今年の開幕戦は例年のオーストラリアと違い、灼熱のバーレーンから始まる。
エンジンルールの改正など大きなレギュレーション変更があった今シーズンを占ってみよう。
▽エンジン
何よりも今年の注目点はエンジンのレギュレーション変更だろう。
長年3リッターV10だったエンジンが、2.4リッターのV8へと変わった。
こうしてみると10気筒が単純に8気筒になり、その分の排気量が少なくなっただけのように見えるが実は違う。
エンジンの材質、シリンダー間の距離や重心位置にも制限がかかるようになった。
昨年までのV10エンジンは驚くほどコンパクトで重心が低かった。
3000ccの10気筒エンジンとは思えないくらい、小さく低かった。
今回はレギュレーションで規制されるとはいえ、それでもV8エンジンはV10より小さい。
エンジンのパワーも当然、落ちている。
だがエンジンパワーは落ちているが、それによりラジエーターの容積も小さくてもすみ、直線スピードの減少は少ない。

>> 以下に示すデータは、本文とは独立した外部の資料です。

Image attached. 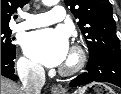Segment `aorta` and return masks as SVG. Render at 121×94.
Segmentation results:
<instances>
[{
	"label": "aorta",
	"instance_id": "762f6f07",
	"mask_svg": "<svg viewBox=\"0 0 121 94\" xmlns=\"http://www.w3.org/2000/svg\"><path fill=\"white\" fill-rule=\"evenodd\" d=\"M42 2L46 6H51L57 4L59 0H42Z\"/></svg>",
	"mask_w": 121,
	"mask_h": 94
}]
</instances>
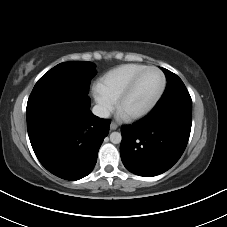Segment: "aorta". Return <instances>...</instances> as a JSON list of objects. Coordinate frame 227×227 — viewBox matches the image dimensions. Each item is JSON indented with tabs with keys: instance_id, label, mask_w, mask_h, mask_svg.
<instances>
[{
	"instance_id": "762f6f07",
	"label": "aorta",
	"mask_w": 227,
	"mask_h": 227,
	"mask_svg": "<svg viewBox=\"0 0 227 227\" xmlns=\"http://www.w3.org/2000/svg\"><path fill=\"white\" fill-rule=\"evenodd\" d=\"M122 140V136H121V133L119 132H112L110 134V141L113 143V144H119Z\"/></svg>"
}]
</instances>
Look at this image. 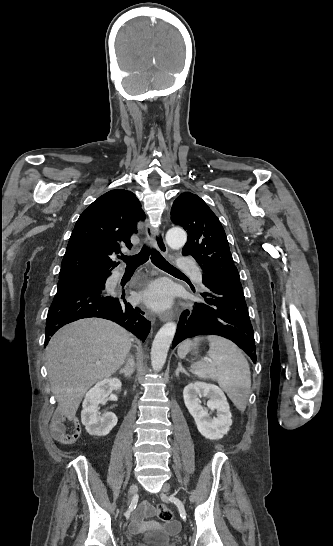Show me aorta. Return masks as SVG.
<instances>
[{
  "label": "aorta",
  "mask_w": 333,
  "mask_h": 546,
  "mask_svg": "<svg viewBox=\"0 0 333 546\" xmlns=\"http://www.w3.org/2000/svg\"><path fill=\"white\" fill-rule=\"evenodd\" d=\"M186 241L187 234L182 228L173 227L166 234V242L174 250L182 248ZM175 332L176 324L174 322H167L156 334L150 353L153 370L160 371L163 368Z\"/></svg>",
  "instance_id": "762f6f07"
}]
</instances>
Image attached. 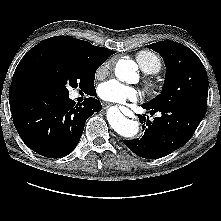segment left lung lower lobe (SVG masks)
Wrapping results in <instances>:
<instances>
[{"mask_svg": "<svg viewBox=\"0 0 221 221\" xmlns=\"http://www.w3.org/2000/svg\"><path fill=\"white\" fill-rule=\"evenodd\" d=\"M142 107L151 109V113L159 111L161 116L150 121L148 116L138 115L140 123L144 124V135L123 142L136 155L147 159L166 156L185 145L207 110V107H185L182 104L155 109L146 103Z\"/></svg>", "mask_w": 221, "mask_h": 221, "instance_id": "obj_1", "label": "left lung lower lobe"}]
</instances>
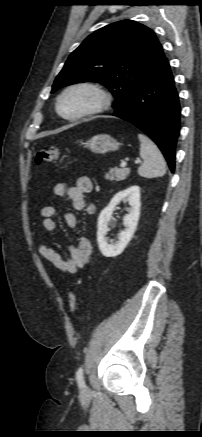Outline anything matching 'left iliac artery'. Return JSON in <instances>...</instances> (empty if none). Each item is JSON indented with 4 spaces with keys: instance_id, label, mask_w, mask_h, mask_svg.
Returning <instances> with one entry per match:
<instances>
[{
    "instance_id": "left-iliac-artery-1",
    "label": "left iliac artery",
    "mask_w": 202,
    "mask_h": 437,
    "mask_svg": "<svg viewBox=\"0 0 202 437\" xmlns=\"http://www.w3.org/2000/svg\"><path fill=\"white\" fill-rule=\"evenodd\" d=\"M76 380L80 387H84L83 367H79L76 372Z\"/></svg>"
}]
</instances>
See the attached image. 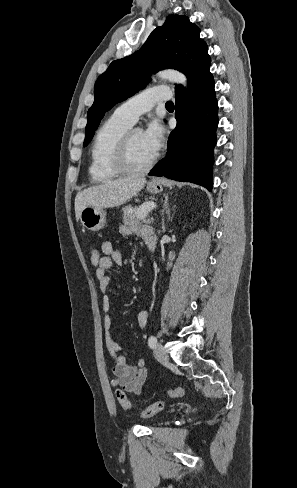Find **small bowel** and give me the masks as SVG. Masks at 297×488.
<instances>
[{"mask_svg":"<svg viewBox=\"0 0 297 488\" xmlns=\"http://www.w3.org/2000/svg\"><path fill=\"white\" fill-rule=\"evenodd\" d=\"M119 233L123 237L136 235L145 243L149 250L150 248H153L154 251L156 249V235L148 227L122 225L119 227ZM101 251L103 255L101 256L99 266L96 270V279L102 293L105 344L114 363V379L111 384L113 387H119L128 393L138 395L141 393L147 379L146 363L144 359L140 358L134 364H130L127 360L128 352L126 346L114 340L111 330V301L107 294L111 282V277L108 271L114 265H121L123 257L110 241L102 242ZM147 321L148 312L146 310L139 312V325L145 327Z\"/></svg>","mask_w":297,"mask_h":488,"instance_id":"1","label":"small bowel"}]
</instances>
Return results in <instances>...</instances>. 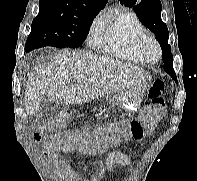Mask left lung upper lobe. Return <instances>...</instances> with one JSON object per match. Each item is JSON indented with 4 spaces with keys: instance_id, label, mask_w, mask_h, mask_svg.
I'll return each mask as SVG.
<instances>
[{
    "instance_id": "5c2ea615",
    "label": "left lung upper lobe",
    "mask_w": 197,
    "mask_h": 181,
    "mask_svg": "<svg viewBox=\"0 0 197 181\" xmlns=\"http://www.w3.org/2000/svg\"><path fill=\"white\" fill-rule=\"evenodd\" d=\"M120 3L130 8L133 7L139 20L156 35L162 49L163 68L177 82V77L173 70L171 47L168 44V28L161 19L162 8L160 0H120Z\"/></svg>"
}]
</instances>
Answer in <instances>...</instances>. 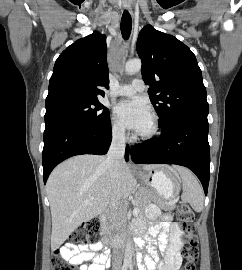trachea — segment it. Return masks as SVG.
Returning <instances> with one entry per match:
<instances>
[{
	"mask_svg": "<svg viewBox=\"0 0 242 270\" xmlns=\"http://www.w3.org/2000/svg\"><path fill=\"white\" fill-rule=\"evenodd\" d=\"M131 29H132L131 15L127 10H125L121 18V33L124 40H127L129 38L131 34Z\"/></svg>",
	"mask_w": 242,
	"mask_h": 270,
	"instance_id": "obj_1",
	"label": "trachea"
}]
</instances>
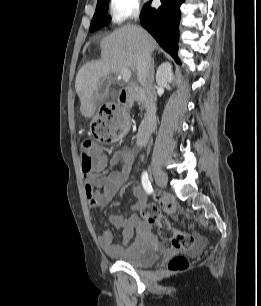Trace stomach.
Instances as JSON below:
<instances>
[{"mask_svg": "<svg viewBox=\"0 0 261 306\" xmlns=\"http://www.w3.org/2000/svg\"><path fill=\"white\" fill-rule=\"evenodd\" d=\"M129 128H130L129 120H128V118H125V120L123 122V134H125L129 130Z\"/></svg>", "mask_w": 261, "mask_h": 306, "instance_id": "0dacf381", "label": "stomach"}]
</instances>
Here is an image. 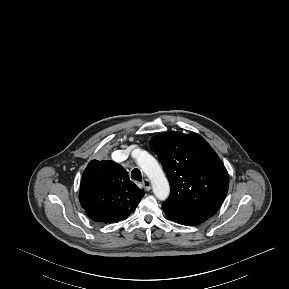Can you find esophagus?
Instances as JSON below:
<instances>
[{
  "label": "esophagus",
  "mask_w": 289,
  "mask_h": 289,
  "mask_svg": "<svg viewBox=\"0 0 289 289\" xmlns=\"http://www.w3.org/2000/svg\"><path fill=\"white\" fill-rule=\"evenodd\" d=\"M142 184L146 191H149L151 189V182L149 179H144Z\"/></svg>",
  "instance_id": "esophagus-1"
}]
</instances>
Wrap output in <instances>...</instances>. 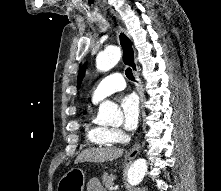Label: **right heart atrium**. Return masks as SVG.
Returning a JSON list of instances; mask_svg holds the SVG:
<instances>
[{"instance_id": "right-heart-atrium-1", "label": "right heart atrium", "mask_w": 221, "mask_h": 191, "mask_svg": "<svg viewBox=\"0 0 221 191\" xmlns=\"http://www.w3.org/2000/svg\"><path fill=\"white\" fill-rule=\"evenodd\" d=\"M111 134L115 142H122L125 139V135L119 128L111 129Z\"/></svg>"}]
</instances>
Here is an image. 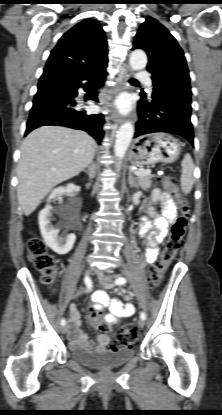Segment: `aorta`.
<instances>
[{
  "instance_id": "762f6f07",
  "label": "aorta",
  "mask_w": 222,
  "mask_h": 415,
  "mask_svg": "<svg viewBox=\"0 0 222 415\" xmlns=\"http://www.w3.org/2000/svg\"><path fill=\"white\" fill-rule=\"evenodd\" d=\"M129 63L133 70L144 69L147 65V56L145 52L140 49L134 50L130 55ZM133 134L134 126L129 121L122 124L119 130L117 131L114 153L115 156L118 157L120 160L123 159L130 145ZM120 164L121 162L117 164L118 171L120 169Z\"/></svg>"
}]
</instances>
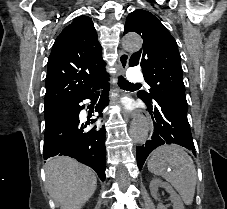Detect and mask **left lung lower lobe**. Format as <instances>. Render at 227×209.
I'll return each instance as SVG.
<instances>
[{"mask_svg": "<svg viewBox=\"0 0 227 209\" xmlns=\"http://www.w3.org/2000/svg\"><path fill=\"white\" fill-rule=\"evenodd\" d=\"M147 111L154 123V133L151 140L136 148L140 170L148 155L164 144H177L196 154L187 112H182L167 102L148 104Z\"/></svg>", "mask_w": 227, "mask_h": 209, "instance_id": "obj_1", "label": "left lung lower lobe"}]
</instances>
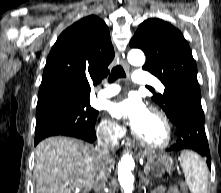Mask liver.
<instances>
[{"label":"liver","mask_w":221,"mask_h":193,"mask_svg":"<svg viewBox=\"0 0 221 193\" xmlns=\"http://www.w3.org/2000/svg\"><path fill=\"white\" fill-rule=\"evenodd\" d=\"M36 193H87L95 184L100 153L96 146L50 137L36 147ZM111 158L110 168L114 166Z\"/></svg>","instance_id":"liver-1"}]
</instances>
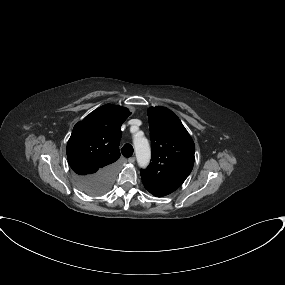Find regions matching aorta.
Here are the masks:
<instances>
[{
    "mask_svg": "<svg viewBox=\"0 0 285 285\" xmlns=\"http://www.w3.org/2000/svg\"><path fill=\"white\" fill-rule=\"evenodd\" d=\"M133 144L138 165L142 168L147 167L151 158V149L147 138L143 135H135Z\"/></svg>",
    "mask_w": 285,
    "mask_h": 285,
    "instance_id": "aorta-1",
    "label": "aorta"
}]
</instances>
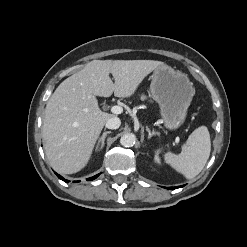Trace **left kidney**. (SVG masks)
Listing matches in <instances>:
<instances>
[{
    "instance_id": "5707ae66",
    "label": "left kidney",
    "mask_w": 247,
    "mask_h": 247,
    "mask_svg": "<svg viewBox=\"0 0 247 247\" xmlns=\"http://www.w3.org/2000/svg\"><path fill=\"white\" fill-rule=\"evenodd\" d=\"M160 152H161V149H157V150L155 151V157H154V159H155V162H157L158 164L161 163L160 157H159Z\"/></svg>"
}]
</instances>
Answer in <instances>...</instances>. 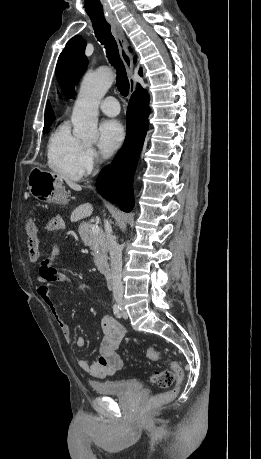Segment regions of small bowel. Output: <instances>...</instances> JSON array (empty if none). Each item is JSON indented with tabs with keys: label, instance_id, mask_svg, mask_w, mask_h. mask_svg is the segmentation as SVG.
I'll list each match as a JSON object with an SVG mask.
<instances>
[{
	"label": "small bowel",
	"instance_id": "c3829d8e",
	"mask_svg": "<svg viewBox=\"0 0 261 459\" xmlns=\"http://www.w3.org/2000/svg\"><path fill=\"white\" fill-rule=\"evenodd\" d=\"M65 224L59 217L49 219L44 230L51 232L58 229H63ZM55 258L50 256L41 262L39 267L37 292L43 301L51 309L59 329L68 344L75 343L78 347H84L86 341L83 337H78L75 341L71 335L69 326L63 321L58 313L57 307L54 304L50 294L49 286L53 282L71 283L72 279L64 273L57 271L54 266ZM101 329L103 337L99 346V357L95 361L80 359L79 367L94 378H105L114 374L122 366L121 358L118 354V348L124 335V327L110 315H105L101 321Z\"/></svg>",
	"mask_w": 261,
	"mask_h": 459
}]
</instances>
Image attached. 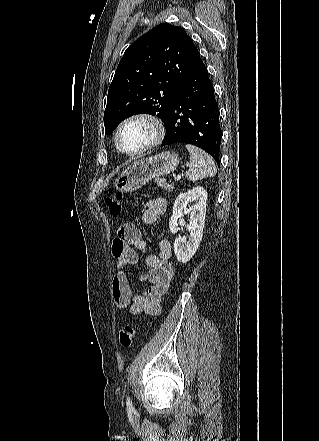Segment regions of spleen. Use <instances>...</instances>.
<instances>
[{
	"instance_id": "1",
	"label": "spleen",
	"mask_w": 319,
	"mask_h": 441,
	"mask_svg": "<svg viewBox=\"0 0 319 441\" xmlns=\"http://www.w3.org/2000/svg\"><path fill=\"white\" fill-rule=\"evenodd\" d=\"M190 153L191 166L186 172L190 181H198L206 177H213L216 174V167L211 157L194 145H186Z\"/></svg>"
}]
</instances>
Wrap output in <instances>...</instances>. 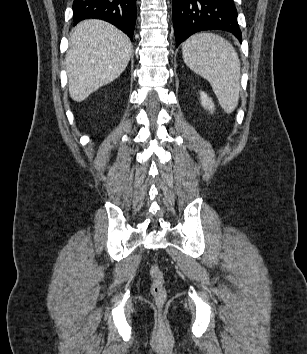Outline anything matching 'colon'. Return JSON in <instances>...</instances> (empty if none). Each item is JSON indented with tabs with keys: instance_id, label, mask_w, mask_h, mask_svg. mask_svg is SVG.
<instances>
[{
	"instance_id": "5ec220e1",
	"label": "colon",
	"mask_w": 307,
	"mask_h": 354,
	"mask_svg": "<svg viewBox=\"0 0 307 354\" xmlns=\"http://www.w3.org/2000/svg\"><path fill=\"white\" fill-rule=\"evenodd\" d=\"M151 294L157 303H163L166 298L165 279L162 270L154 265L150 270Z\"/></svg>"
}]
</instances>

さらにエンジンが小さくなった分、コーナーリングスピードは速くなりそうである。
ただ、ここで一つ心配なことがある。
それはエンジンの重心高である。
エンジンはご存じのように複雑な形をしている。
どこをどう計って重心とするのだろうか。
昨年、ホンダが釈然としないレギュレーションの解釈で、燃料タンク構造の問題で失格になった事件はまだ記憶に新しい。
また新たな被害者がでなければいいが。
▽シャシー
シャシーやエアロダイナミクスには大きな変更がなかった。
だたV8エンジンに変更になったのにともない、エンジンの全長が短くなった長さの処理が興味深い。
ルノーはホイールベースをほとんど変えてこなかった。
これは昨年の空力性能が良かったので、そのデータを継続して使いたかったから。
ホイールベースを短くしているチームが意外に少ないのは、それが多くの理由だろう。
マクレーレンはV8で余裕のできた、エンジン周りの絞りをさらに過激にしてきた。
だたV8化にともないエンジン熱量に余裕ができたとはいえ、排熱性に問題はないのだろうか?
フロント・サスペンションはロア・アームをシャシーへ直付けして空力性のを追い求めるところや、Vキールと言ってサスペンションの取り付け用のステーをV型に延ばし、そこにサスペンション・アームを取り付けてサスペンションのジオメトリーとの両立狙ったところが大半である。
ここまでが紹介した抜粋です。